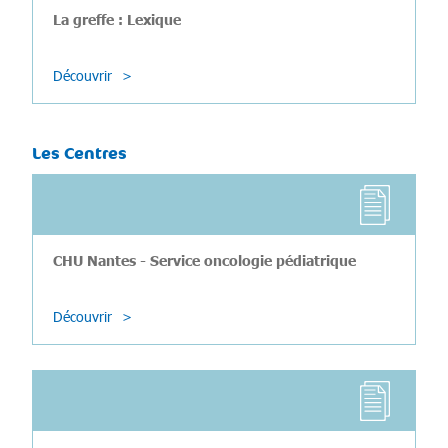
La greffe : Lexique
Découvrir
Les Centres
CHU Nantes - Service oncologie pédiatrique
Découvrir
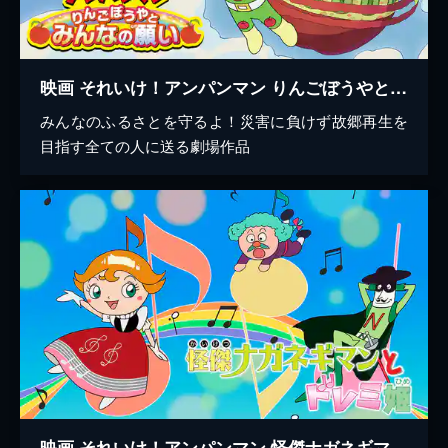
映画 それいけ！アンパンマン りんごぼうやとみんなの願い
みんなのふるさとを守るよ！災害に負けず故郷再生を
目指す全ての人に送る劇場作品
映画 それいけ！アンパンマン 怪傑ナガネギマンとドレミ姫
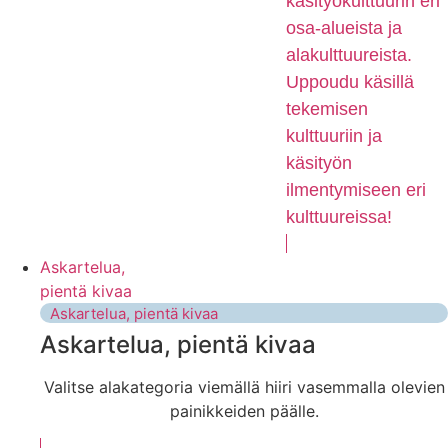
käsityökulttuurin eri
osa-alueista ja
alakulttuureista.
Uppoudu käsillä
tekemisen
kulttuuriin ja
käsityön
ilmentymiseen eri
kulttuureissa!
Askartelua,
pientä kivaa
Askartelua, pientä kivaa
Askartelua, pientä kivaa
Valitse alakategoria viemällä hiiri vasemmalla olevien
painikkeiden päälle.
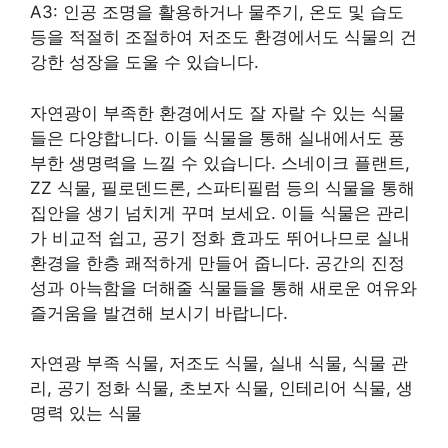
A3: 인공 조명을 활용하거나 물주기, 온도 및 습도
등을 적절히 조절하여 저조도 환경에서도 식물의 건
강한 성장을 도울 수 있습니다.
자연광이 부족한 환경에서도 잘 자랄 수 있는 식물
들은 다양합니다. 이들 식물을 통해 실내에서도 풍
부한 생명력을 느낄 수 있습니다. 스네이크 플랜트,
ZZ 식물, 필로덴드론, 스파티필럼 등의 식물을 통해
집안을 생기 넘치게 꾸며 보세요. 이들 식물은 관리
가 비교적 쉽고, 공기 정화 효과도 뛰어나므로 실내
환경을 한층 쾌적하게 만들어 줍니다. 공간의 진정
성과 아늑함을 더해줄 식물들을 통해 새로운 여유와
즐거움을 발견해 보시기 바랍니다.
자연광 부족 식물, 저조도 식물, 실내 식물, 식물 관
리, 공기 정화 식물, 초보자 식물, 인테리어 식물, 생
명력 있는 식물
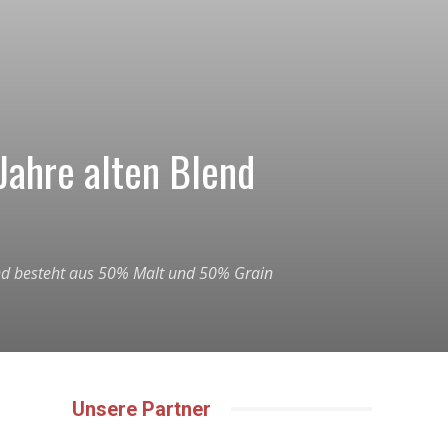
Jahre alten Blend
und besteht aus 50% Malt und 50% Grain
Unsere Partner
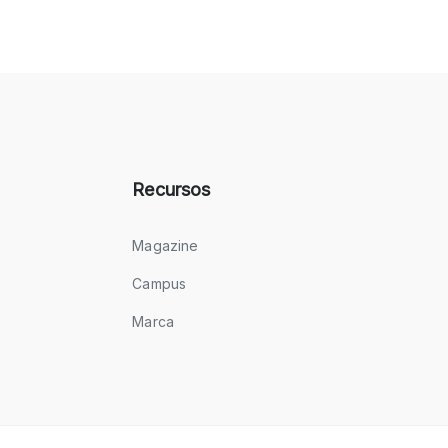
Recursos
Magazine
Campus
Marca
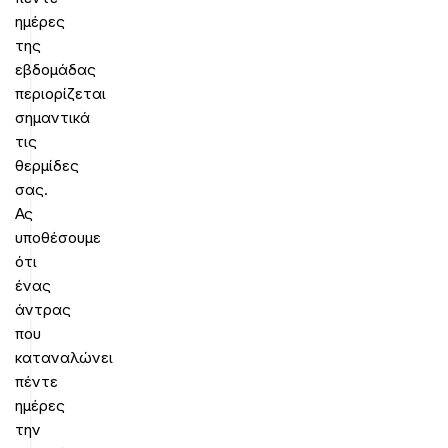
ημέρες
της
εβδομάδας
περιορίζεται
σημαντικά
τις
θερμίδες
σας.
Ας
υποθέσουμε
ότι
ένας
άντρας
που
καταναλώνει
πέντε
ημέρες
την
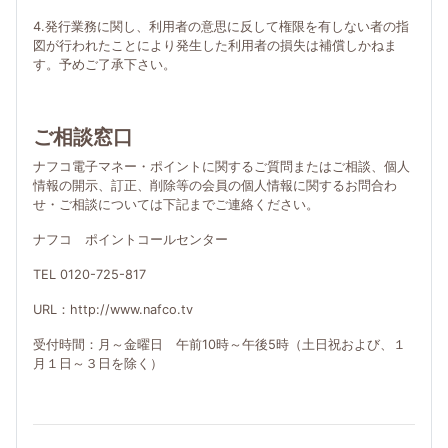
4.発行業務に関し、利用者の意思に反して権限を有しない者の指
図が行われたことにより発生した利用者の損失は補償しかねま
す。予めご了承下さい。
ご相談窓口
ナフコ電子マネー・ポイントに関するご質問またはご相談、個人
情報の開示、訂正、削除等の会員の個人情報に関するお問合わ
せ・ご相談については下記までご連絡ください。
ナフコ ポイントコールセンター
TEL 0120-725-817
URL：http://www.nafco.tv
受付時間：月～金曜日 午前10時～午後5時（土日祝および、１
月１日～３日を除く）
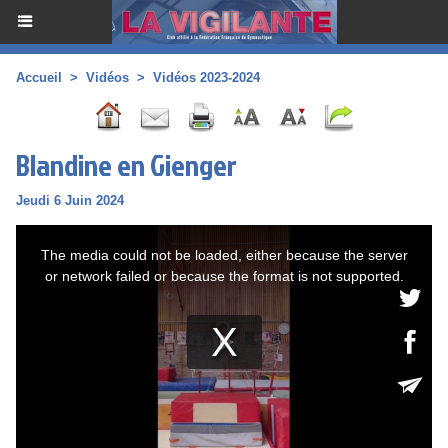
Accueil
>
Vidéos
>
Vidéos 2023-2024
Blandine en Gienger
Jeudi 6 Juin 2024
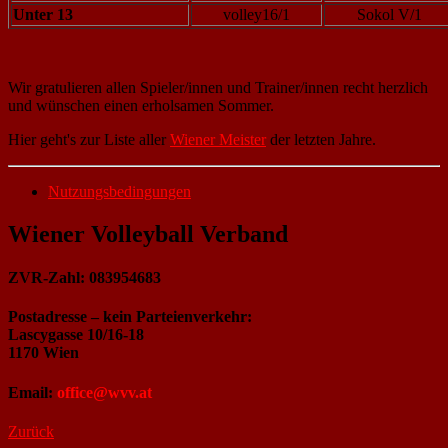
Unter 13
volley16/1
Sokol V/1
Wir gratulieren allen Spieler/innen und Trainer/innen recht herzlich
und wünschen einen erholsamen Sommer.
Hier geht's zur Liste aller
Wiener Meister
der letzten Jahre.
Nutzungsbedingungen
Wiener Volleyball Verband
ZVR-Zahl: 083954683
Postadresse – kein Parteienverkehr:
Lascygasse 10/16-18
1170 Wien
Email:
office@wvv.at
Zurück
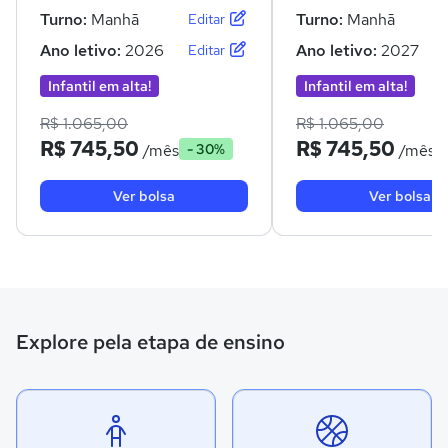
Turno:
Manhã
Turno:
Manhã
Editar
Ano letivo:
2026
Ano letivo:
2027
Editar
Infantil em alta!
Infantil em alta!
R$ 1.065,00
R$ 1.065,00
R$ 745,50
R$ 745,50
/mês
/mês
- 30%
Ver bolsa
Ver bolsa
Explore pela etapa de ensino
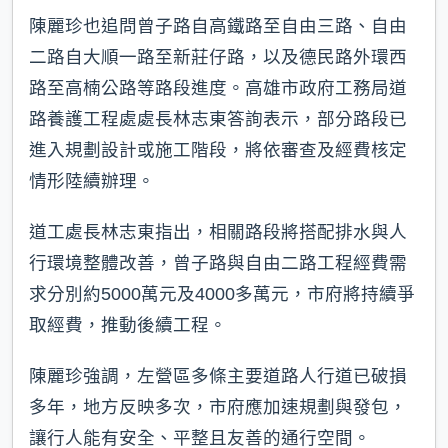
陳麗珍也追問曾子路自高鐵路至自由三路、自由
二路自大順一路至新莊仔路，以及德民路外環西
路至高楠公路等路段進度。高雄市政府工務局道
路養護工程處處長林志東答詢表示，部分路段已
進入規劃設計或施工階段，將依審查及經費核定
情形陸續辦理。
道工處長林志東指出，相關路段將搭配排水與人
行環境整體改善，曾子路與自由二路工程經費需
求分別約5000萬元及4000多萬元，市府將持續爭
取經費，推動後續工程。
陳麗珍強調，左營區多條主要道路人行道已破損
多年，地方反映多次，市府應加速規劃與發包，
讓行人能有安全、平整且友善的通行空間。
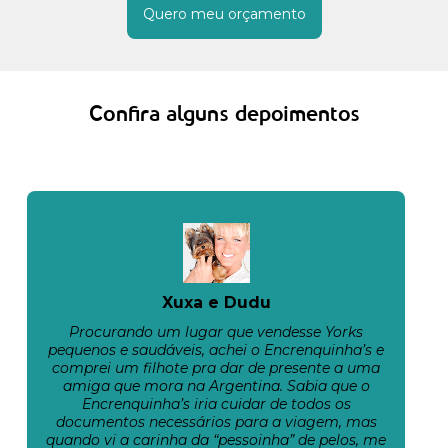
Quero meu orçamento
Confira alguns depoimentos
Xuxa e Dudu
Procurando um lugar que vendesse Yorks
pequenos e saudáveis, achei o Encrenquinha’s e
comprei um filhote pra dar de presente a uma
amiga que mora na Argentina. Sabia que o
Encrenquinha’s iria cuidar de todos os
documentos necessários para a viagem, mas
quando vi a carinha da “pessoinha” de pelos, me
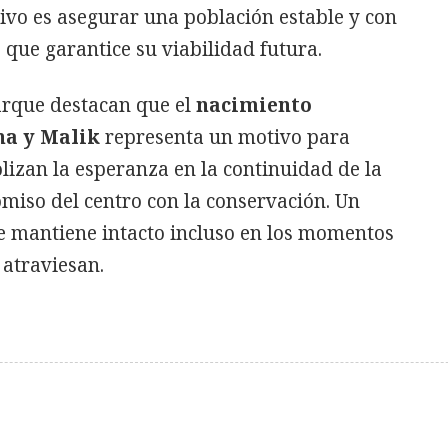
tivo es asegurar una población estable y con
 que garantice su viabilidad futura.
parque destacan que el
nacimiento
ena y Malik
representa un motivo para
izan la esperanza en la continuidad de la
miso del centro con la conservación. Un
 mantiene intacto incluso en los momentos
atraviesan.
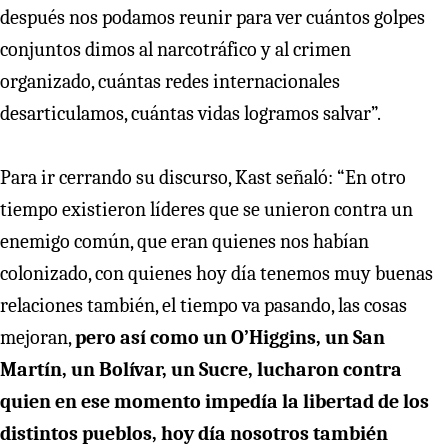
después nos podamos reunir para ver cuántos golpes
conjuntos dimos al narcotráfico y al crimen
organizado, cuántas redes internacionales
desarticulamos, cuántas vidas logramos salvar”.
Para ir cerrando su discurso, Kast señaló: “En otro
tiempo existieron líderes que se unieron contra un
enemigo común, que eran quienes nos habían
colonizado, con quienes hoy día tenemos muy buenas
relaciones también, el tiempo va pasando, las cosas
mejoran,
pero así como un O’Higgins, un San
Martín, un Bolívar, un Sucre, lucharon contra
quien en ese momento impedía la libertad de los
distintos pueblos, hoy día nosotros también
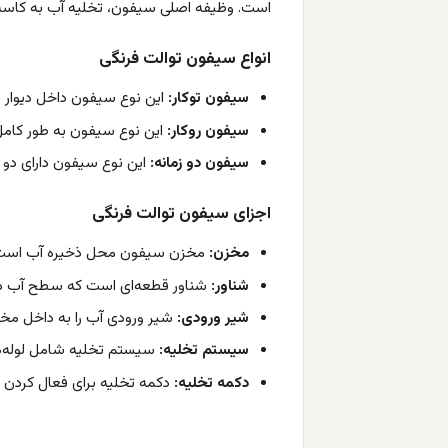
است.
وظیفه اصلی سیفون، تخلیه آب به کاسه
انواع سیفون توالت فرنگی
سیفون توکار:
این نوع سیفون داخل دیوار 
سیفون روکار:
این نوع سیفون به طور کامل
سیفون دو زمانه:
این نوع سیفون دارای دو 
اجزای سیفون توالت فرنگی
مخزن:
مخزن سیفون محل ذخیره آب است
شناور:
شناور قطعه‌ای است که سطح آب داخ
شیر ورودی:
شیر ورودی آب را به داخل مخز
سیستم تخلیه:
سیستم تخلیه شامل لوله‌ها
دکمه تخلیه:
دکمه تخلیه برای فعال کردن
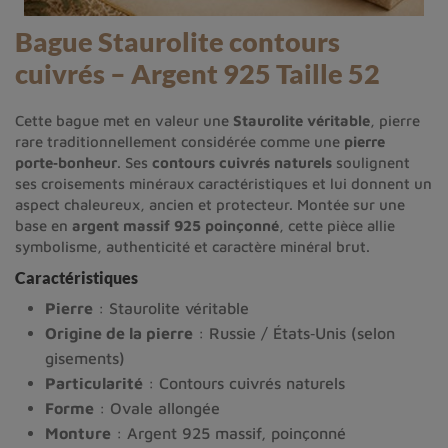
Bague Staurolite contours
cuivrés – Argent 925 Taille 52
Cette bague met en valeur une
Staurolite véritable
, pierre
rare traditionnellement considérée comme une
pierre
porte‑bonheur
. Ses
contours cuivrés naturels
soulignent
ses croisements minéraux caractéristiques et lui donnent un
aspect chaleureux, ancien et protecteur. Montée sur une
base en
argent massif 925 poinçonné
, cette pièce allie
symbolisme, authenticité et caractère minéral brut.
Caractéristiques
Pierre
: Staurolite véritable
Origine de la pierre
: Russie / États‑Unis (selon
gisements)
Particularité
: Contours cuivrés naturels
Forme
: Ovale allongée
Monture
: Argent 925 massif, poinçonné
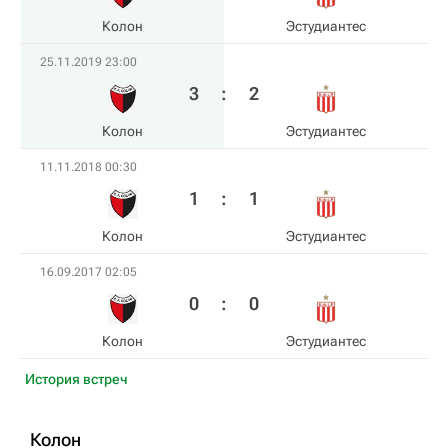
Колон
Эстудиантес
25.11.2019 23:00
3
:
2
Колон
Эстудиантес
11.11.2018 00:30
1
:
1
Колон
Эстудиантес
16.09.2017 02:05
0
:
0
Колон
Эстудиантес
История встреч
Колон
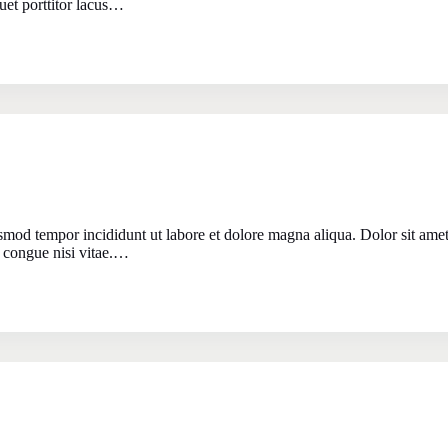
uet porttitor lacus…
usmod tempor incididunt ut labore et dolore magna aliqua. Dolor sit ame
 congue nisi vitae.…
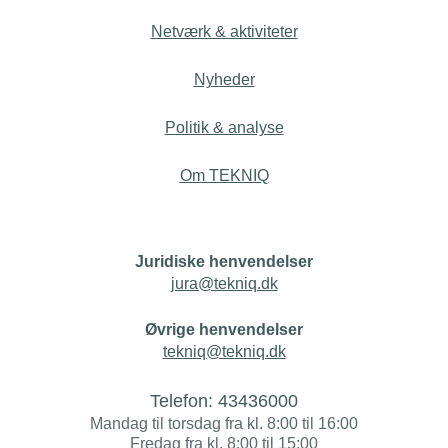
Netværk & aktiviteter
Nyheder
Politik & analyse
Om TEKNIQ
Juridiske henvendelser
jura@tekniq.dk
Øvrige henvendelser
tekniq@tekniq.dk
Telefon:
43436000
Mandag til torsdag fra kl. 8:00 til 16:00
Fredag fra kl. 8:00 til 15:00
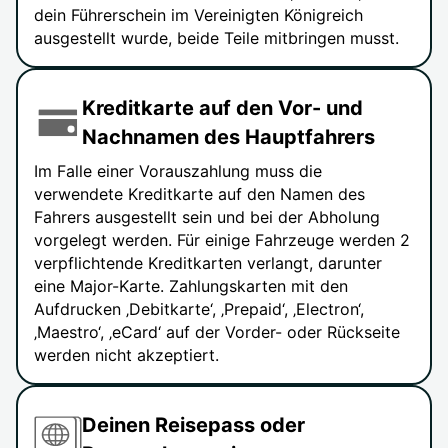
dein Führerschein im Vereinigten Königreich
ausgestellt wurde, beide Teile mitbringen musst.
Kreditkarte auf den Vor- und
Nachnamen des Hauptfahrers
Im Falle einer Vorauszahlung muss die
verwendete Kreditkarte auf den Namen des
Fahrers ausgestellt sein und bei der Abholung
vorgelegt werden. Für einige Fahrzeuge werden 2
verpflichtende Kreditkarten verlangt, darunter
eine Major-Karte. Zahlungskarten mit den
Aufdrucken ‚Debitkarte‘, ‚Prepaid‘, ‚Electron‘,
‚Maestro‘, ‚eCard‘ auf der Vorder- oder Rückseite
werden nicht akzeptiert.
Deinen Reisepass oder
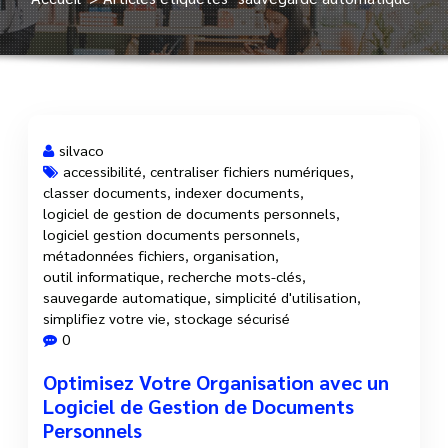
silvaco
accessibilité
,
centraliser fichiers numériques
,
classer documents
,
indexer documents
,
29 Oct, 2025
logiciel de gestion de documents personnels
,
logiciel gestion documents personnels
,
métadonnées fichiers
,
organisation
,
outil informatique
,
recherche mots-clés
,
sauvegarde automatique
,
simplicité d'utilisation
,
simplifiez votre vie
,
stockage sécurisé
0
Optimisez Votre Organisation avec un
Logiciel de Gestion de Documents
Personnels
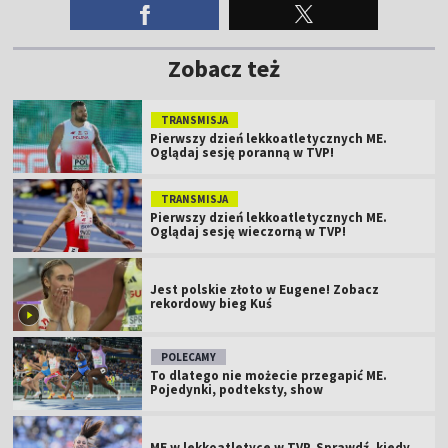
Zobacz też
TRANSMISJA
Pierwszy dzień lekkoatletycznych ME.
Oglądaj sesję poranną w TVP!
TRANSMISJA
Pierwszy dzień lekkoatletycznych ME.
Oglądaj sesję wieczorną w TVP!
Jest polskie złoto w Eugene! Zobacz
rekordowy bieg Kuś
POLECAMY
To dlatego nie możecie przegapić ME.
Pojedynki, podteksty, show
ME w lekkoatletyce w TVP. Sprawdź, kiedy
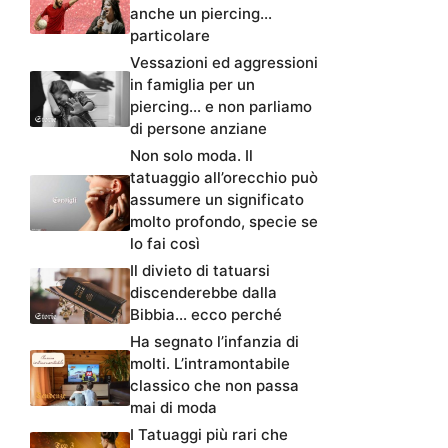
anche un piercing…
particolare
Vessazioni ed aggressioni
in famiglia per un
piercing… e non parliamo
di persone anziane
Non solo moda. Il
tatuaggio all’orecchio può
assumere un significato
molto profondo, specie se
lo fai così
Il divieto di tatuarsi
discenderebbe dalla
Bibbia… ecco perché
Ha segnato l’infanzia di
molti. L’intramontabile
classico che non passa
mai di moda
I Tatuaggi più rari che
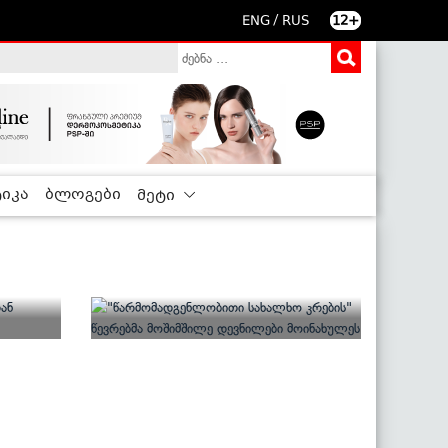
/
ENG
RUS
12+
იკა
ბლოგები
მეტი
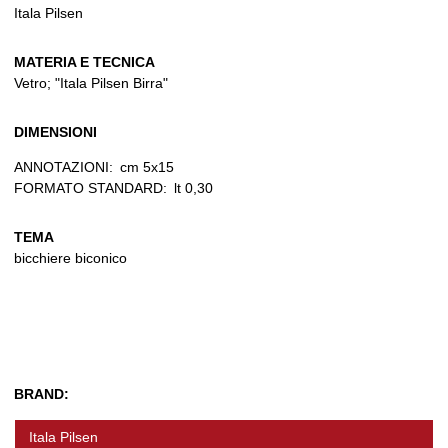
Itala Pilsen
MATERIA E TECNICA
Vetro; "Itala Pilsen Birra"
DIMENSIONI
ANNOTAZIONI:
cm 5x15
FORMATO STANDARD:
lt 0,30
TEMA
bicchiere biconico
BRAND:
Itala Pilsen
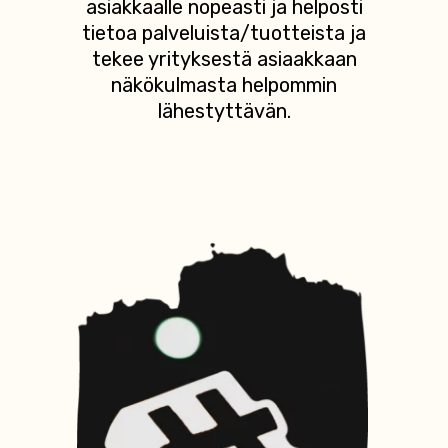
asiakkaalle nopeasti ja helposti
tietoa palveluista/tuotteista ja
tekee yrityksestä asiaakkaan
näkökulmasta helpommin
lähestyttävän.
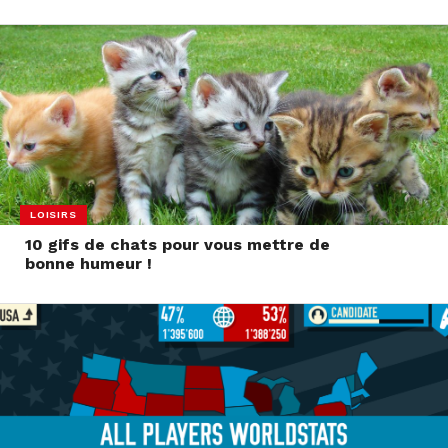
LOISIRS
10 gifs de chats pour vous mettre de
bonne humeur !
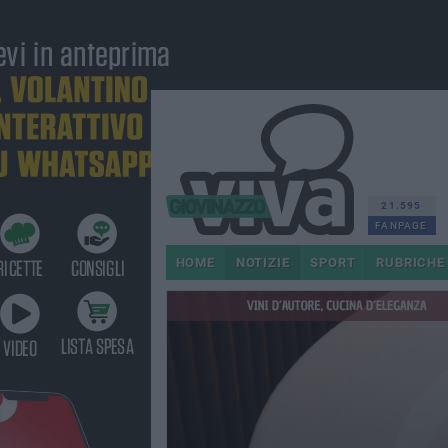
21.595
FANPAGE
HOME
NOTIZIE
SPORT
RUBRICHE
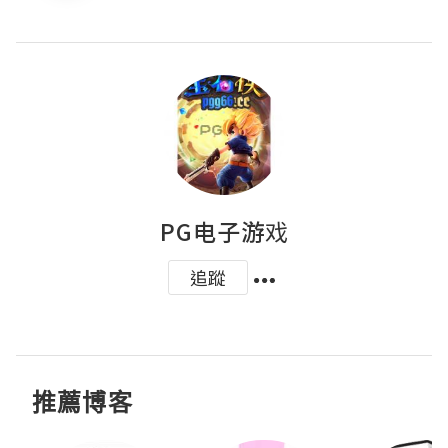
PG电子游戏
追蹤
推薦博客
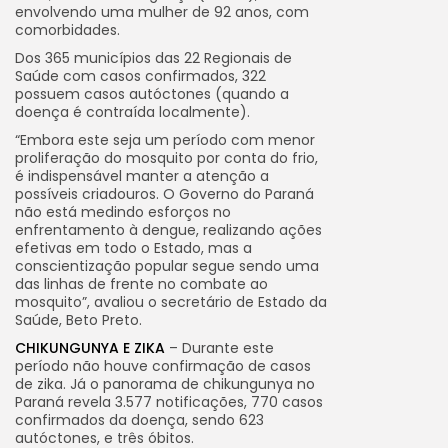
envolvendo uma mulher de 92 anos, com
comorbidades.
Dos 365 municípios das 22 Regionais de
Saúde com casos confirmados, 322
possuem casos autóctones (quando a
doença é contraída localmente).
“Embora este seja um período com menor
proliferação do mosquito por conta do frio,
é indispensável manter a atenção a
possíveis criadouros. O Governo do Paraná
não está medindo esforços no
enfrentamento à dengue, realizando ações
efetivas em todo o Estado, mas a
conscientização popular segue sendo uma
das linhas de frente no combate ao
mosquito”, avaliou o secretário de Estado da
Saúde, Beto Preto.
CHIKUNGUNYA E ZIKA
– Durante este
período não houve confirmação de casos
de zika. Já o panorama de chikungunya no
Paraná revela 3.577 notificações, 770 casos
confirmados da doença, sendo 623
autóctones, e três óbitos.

★ ★ ★

=== DESCRIPTION OF THE TASK ===
Given the listing above, repeat exactly the lines starting at the one with "Bibbia… ecco perché" and ending at the one with "período com menor", inclusive, excluding pictures.

=== OUTPUT BELOW ===
Bibbia… ecco perché
Ha segnato l’infanzia di
molti. L’intramontabile
classico che non passa
mai di moda
I Tatuaggi più rari che
/
ENG
RUS
12+
იკა
ბლოგები
მეტი
Itala Pilsen
MATERIA E TECNICA
Vetro; "Itala Pilsen Birra"
DIMENSIONI
ANNOTAZIONI:
cm 5x15
FORMATO STANDARD:
lt 0,30
TEMA
bicchiere biconico
BRAND:
Itala Pilsen
asiakkaalle nopeasti ja helposti
tietoa palveluista/tuotteista ja
tekee yrityksestä asiaakkaan
näkökulmasta helpommin
lähestyttävän.
LOISIRS
10 gifs de chats pour vous mettre de
bonne humeur !
21.595
FANPAGE
HOME
NOTIZIE
SPORT
RUBRICHE
PG电子游戏
追蹤
推薦博客
envolvendo uma mulher de 92 anos, com
comorbidades.
Dos 365 municípios das 22 Regionais de
Saúde com casos confirmados, 322
possuem casos autóctones (quando a
doença é contraída localmente).
“Embora este seja um período com menor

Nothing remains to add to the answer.